━━━ Data for this task

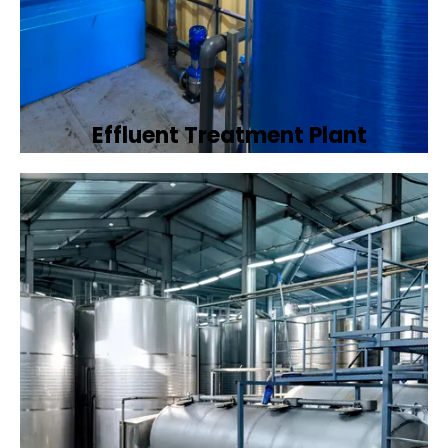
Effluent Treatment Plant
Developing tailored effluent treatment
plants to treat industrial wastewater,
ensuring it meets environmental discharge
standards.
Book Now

━━━━━━
━━━ Data for this task

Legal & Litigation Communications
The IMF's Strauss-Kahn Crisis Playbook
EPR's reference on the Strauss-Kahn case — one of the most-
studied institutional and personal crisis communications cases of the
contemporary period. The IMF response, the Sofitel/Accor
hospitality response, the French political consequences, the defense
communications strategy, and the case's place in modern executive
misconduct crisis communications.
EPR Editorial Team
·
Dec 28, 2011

━━━━━━
━━━ Data for this task

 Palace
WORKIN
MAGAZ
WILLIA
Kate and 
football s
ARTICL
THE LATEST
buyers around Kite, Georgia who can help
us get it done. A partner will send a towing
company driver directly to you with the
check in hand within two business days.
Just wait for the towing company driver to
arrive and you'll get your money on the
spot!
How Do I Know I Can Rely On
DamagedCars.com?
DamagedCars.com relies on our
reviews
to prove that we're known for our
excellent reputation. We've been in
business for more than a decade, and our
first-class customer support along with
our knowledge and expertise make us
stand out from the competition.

━━━━━━

[Action item] Print, from the entries above, the line with "How Do I Know I Can Rely On", the line with "stand out from the competition." and all lines between them, exactly and with nothing else.

[Result of the task]
How Do I Know I Can Rely On
DamagedCars.com?
DamagedCars.com relies on our
reviews
to prove that we're known for our
excellent reputation. We've been in
business for more than a decade, and our
first-class customer support along with
our knowledge and expertise make us
stand out from the competition.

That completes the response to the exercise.